Francesca Albanese z ONZ dla „Polityki”: Izrael Gazę niszczy, zastawił pułapkę. Co możemy zrobić?
AGNIESZKA ZAGNER: Stany Zjednoczone obłożyły panią sankcjami, Izrael uznał za persona non grata, co oznacza m.in. zakaz wjazdu, w tym na terytoria palestyńskie, które ma pani badać. Bardzo utrudnia to pracę?
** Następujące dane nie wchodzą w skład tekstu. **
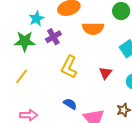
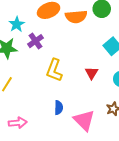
orange semicircle: (93, 29) -> (76, 17), moved
blue semicircle: (70, 104) -> (59, 108), turned 64

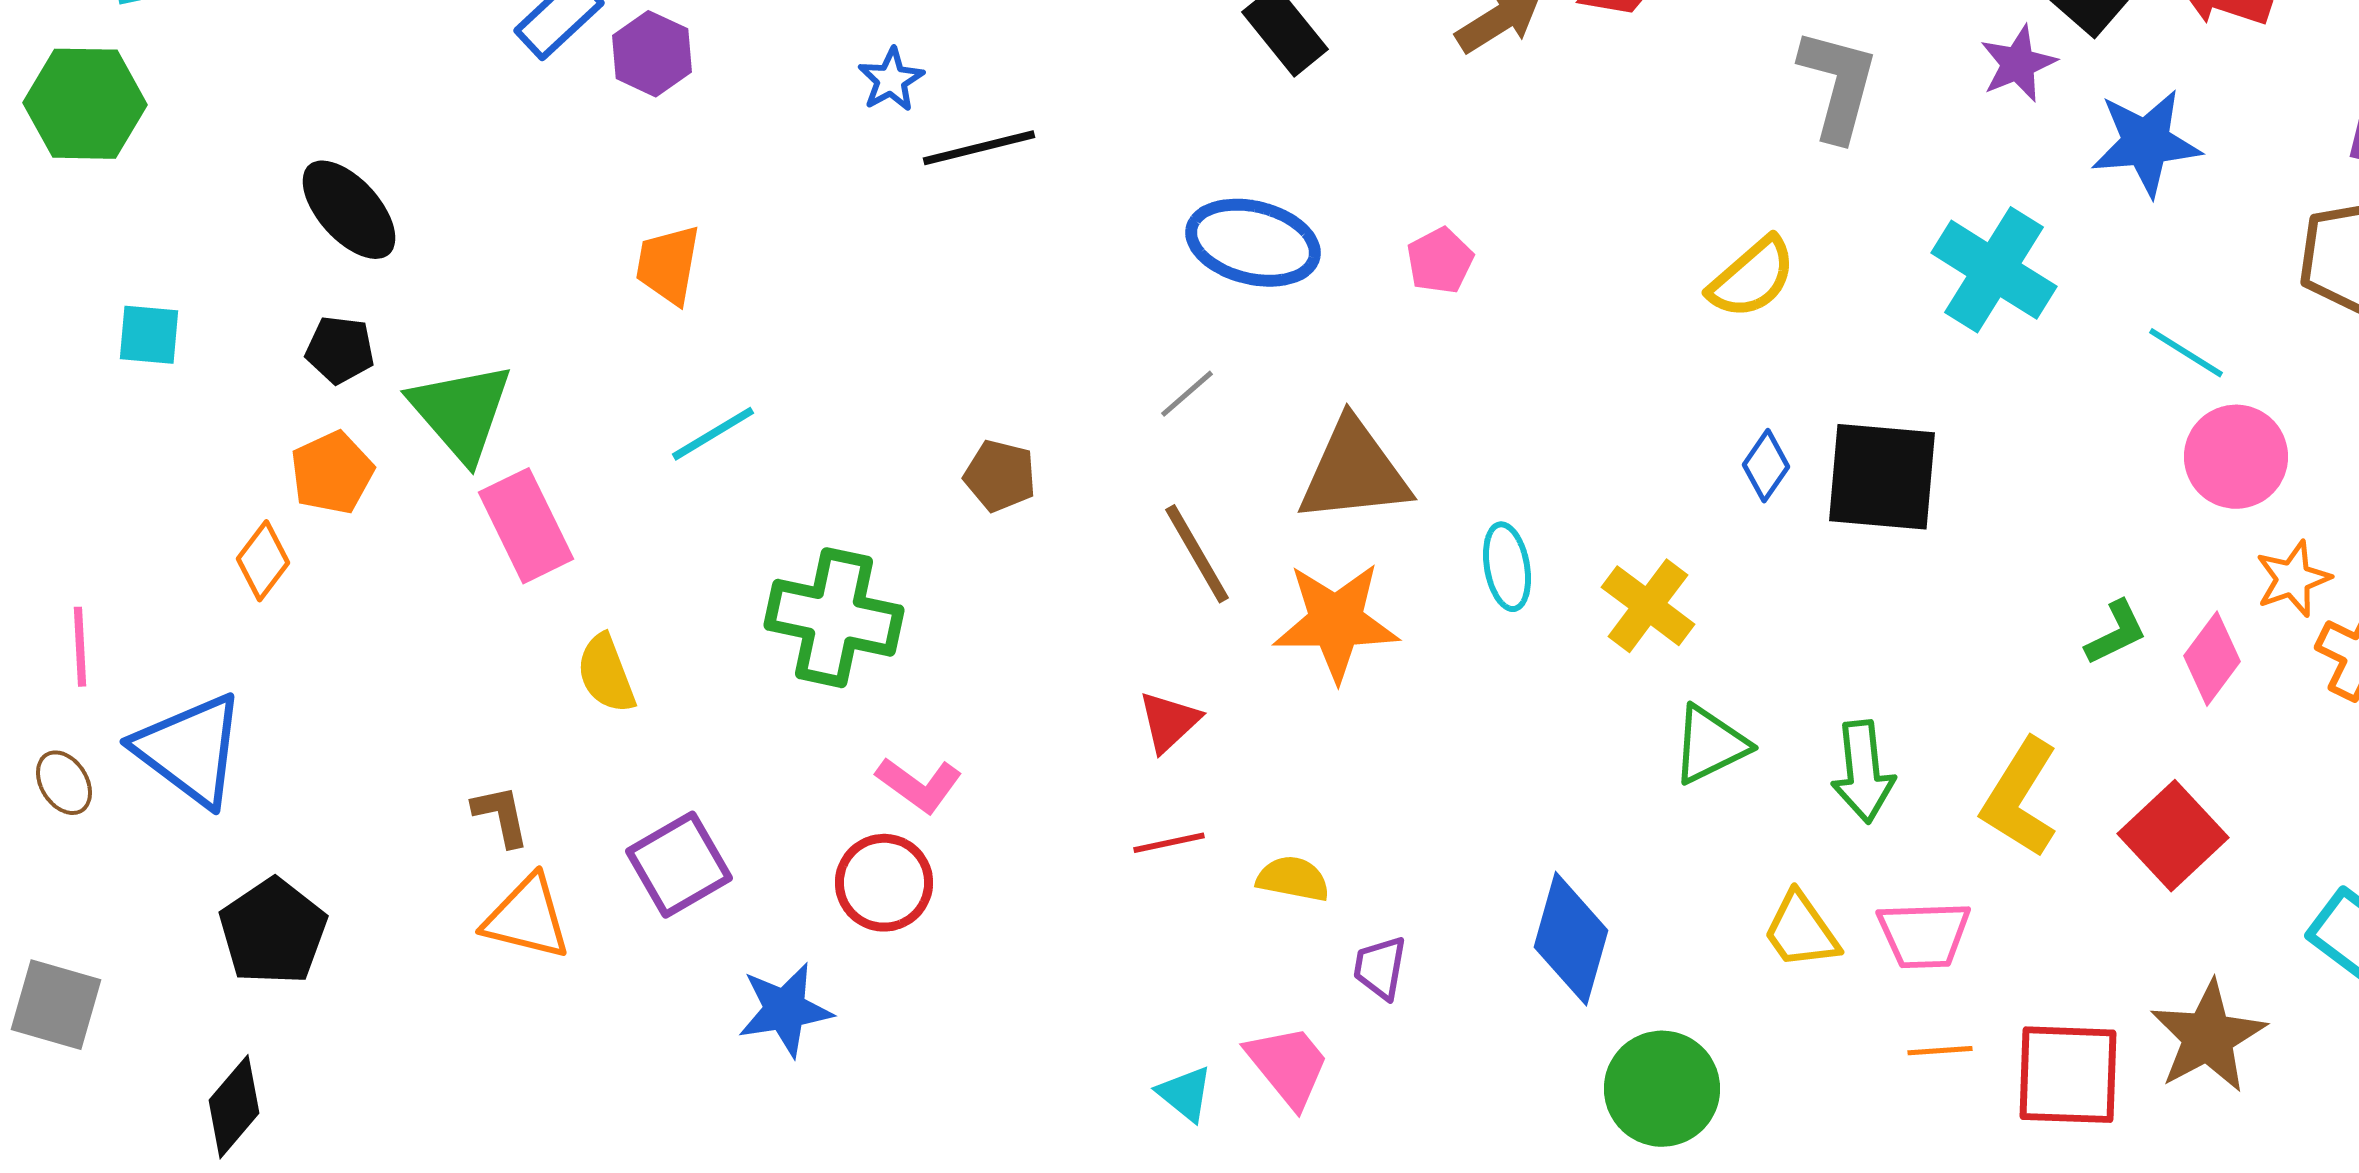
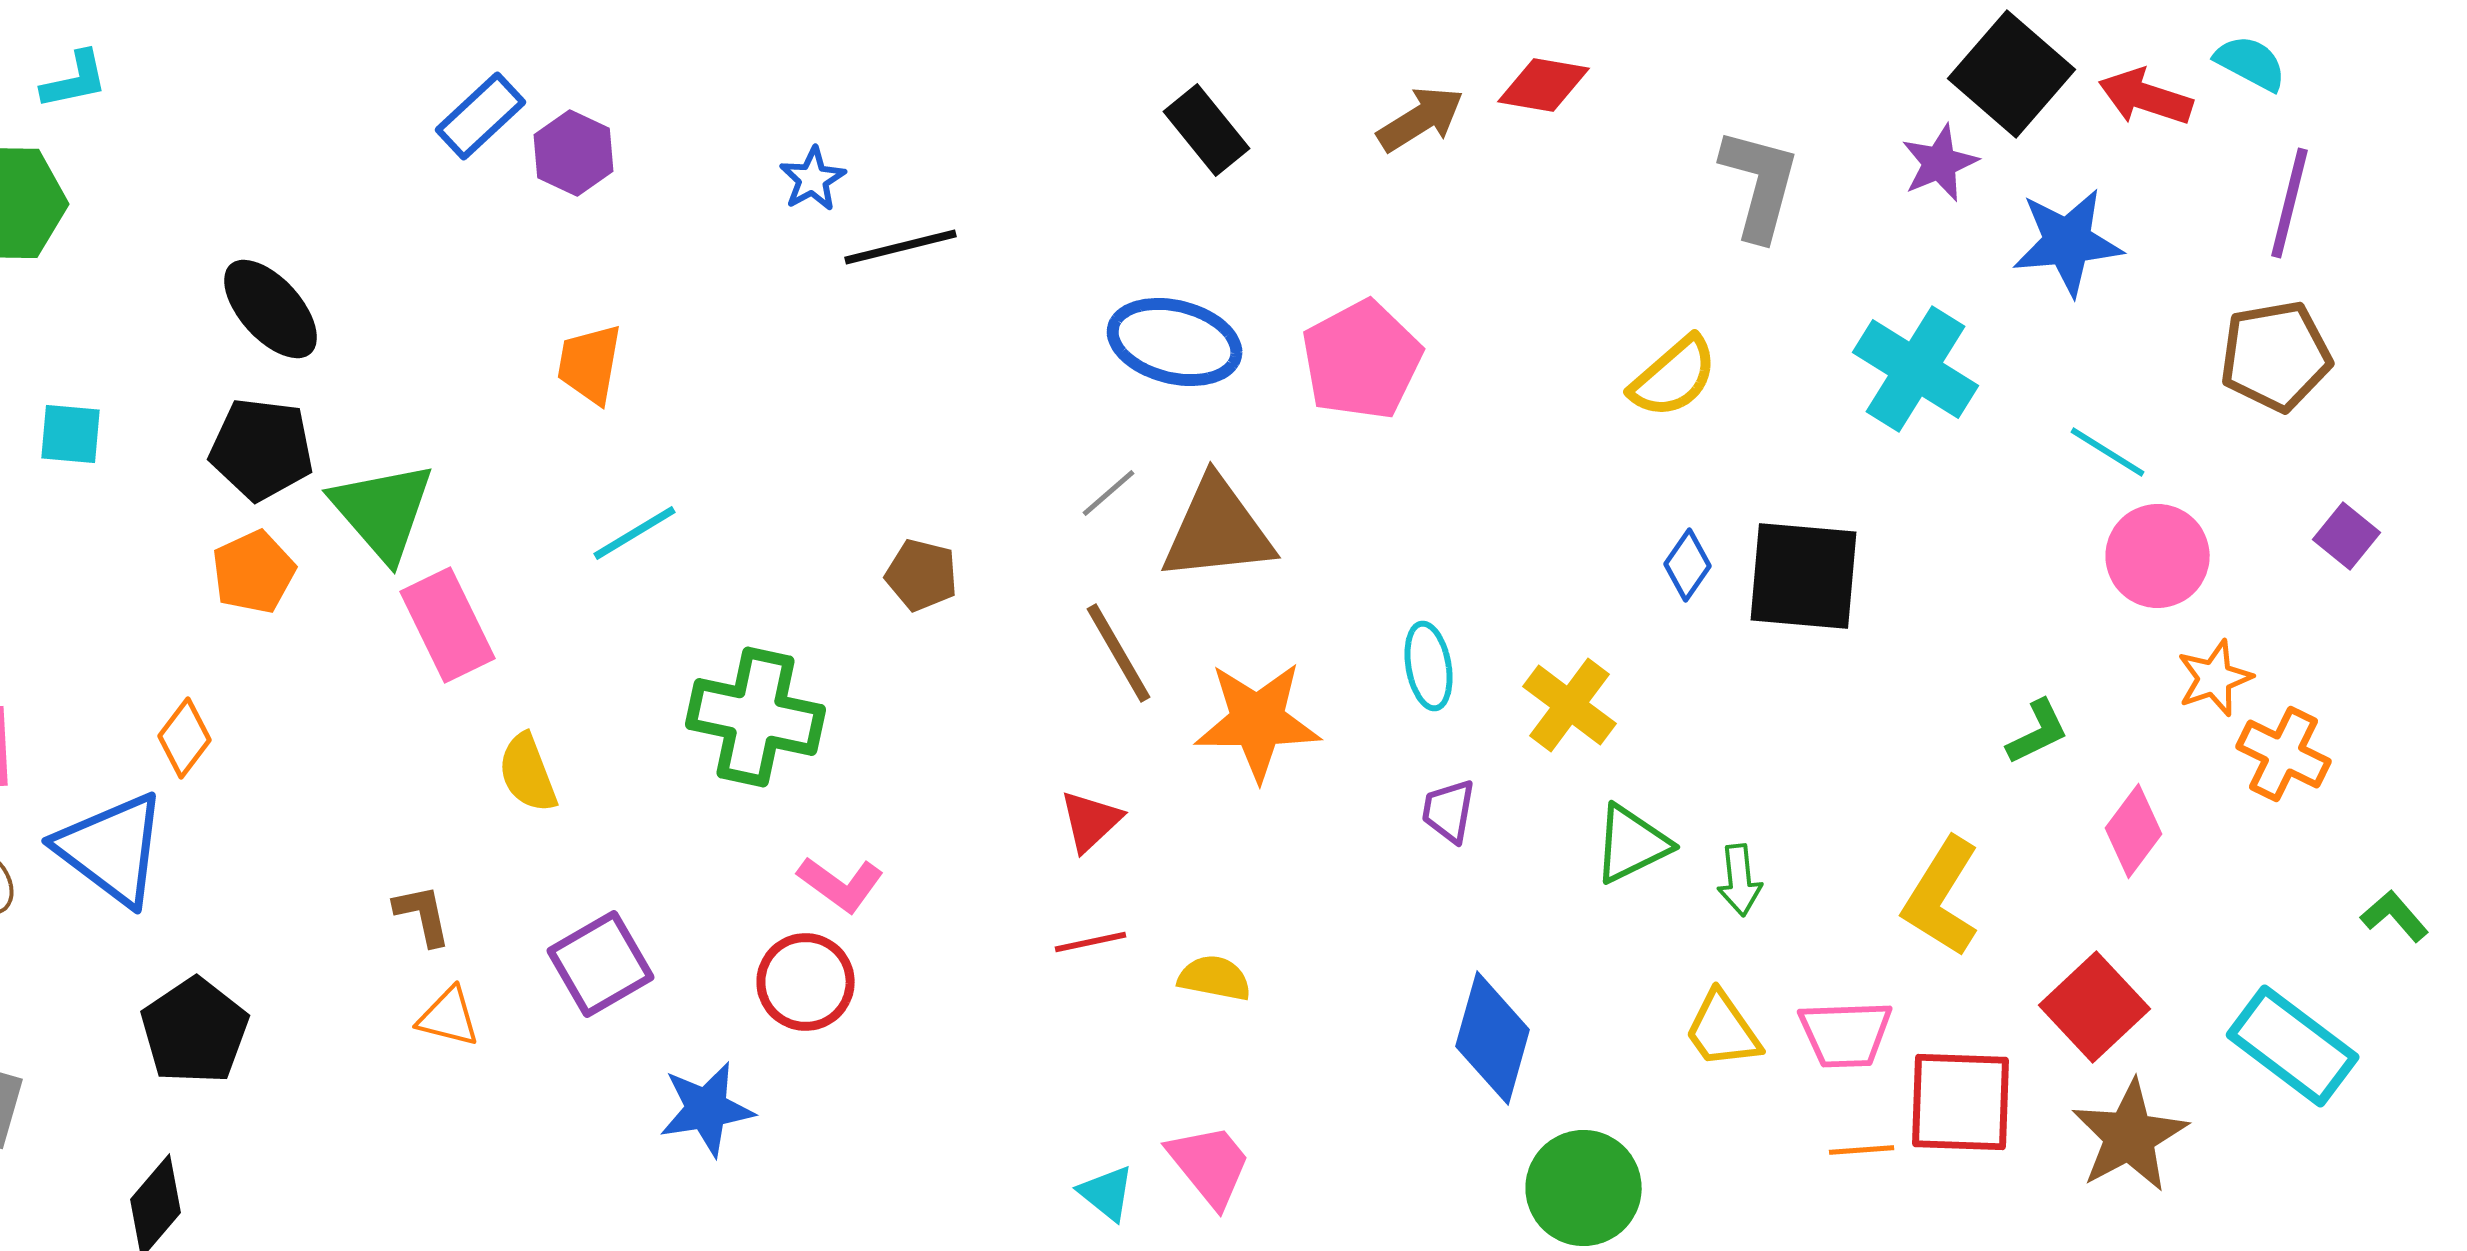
pink pentagon: (1440, 261) -> (1362, 360), size x1.8
black pentagon: (340, 350) -> (262, 449), size x1.5
brown triangle: (1354, 472) -> (1218, 530), moved
orange diamond: (263, 561) -> (185, 738), moved
pink diamond: (2212, 659) -> (2134, 831), moved
green arrow: (1863, 772) -> (1740, 880), moved, size x0.7
red square: (2173, 836) -> (2095, 1007), moved
orange triangle: (527, 918) -> (449, 1017), size x0.7
purple trapezoid: (1380, 968) -> (1449, 811), moved
red square: (2068, 1075) -> (1961, 1102), moved

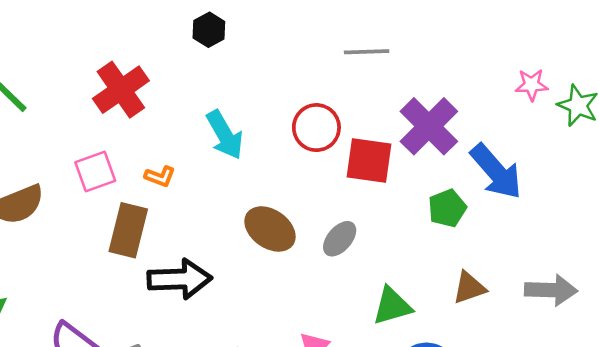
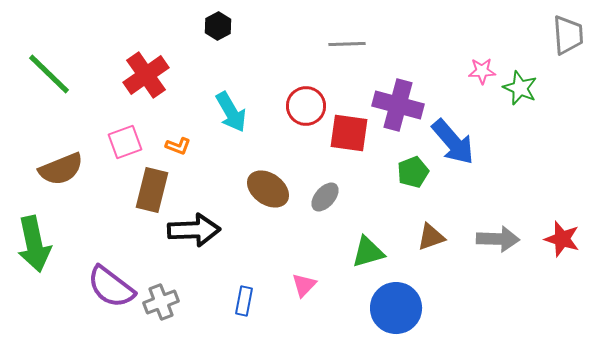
purple cross: (429, 126) -> (398, 105), turned -30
FRANCESCA ALBANESE: To pierwszy wywiad, jakiego udzielam polskim mediom, więc powinnam się chyba przedstawić. Jestem prawniczką, specjalizuję się w prawach człowieka, przez wiele lat pracowałam dla ONZ, potem w środowisku akademickim. Jako specjalna przedstawicielka muszę monitorować i dokumentować dla ONZ naruszenia prawa międzynarodowego w Strefie Gazy, na Zachodnim Brzegu, a także w Jerozolimie, którą Izrael okupuje od lat 60. Izrael uznał mnie za persona non grata w 2023 r., ale tak naprawdę od 2008 nie ma tu miejsca dla specjalnego sprawozdawcy ds. okupowanych terytoriów palestyńskich. Moi poprzednicy, nawet jeśli nie zostali uznani za persona non grata, nie mogli tu wjechać, jednego z nich nawet aresztowano.
To nic nowego i mimo to da się pracować. Napisałam sześć raportów i nadal to robię, korzystając z pomocy Palestyńczyków i Izraelczyków na miejscu. Oczywiście brakuje mi własnych obserwacji, nie mogę samodzielnie podróżować do miejsc, w których ludziom dzieje się krzywda. Chcę jechać na okupowane terytorium palestyńskie, a Izrael nie ma prawa mi tego zabronić. Ale jest pod parasolem ochronnym USA.
Jestem pierwszą osobą z ONZ od 80 lat, na którą nałożono sankcje w Ameryce, to kara za mój raport i bezprecedensowy akt nieposłuszeństwa.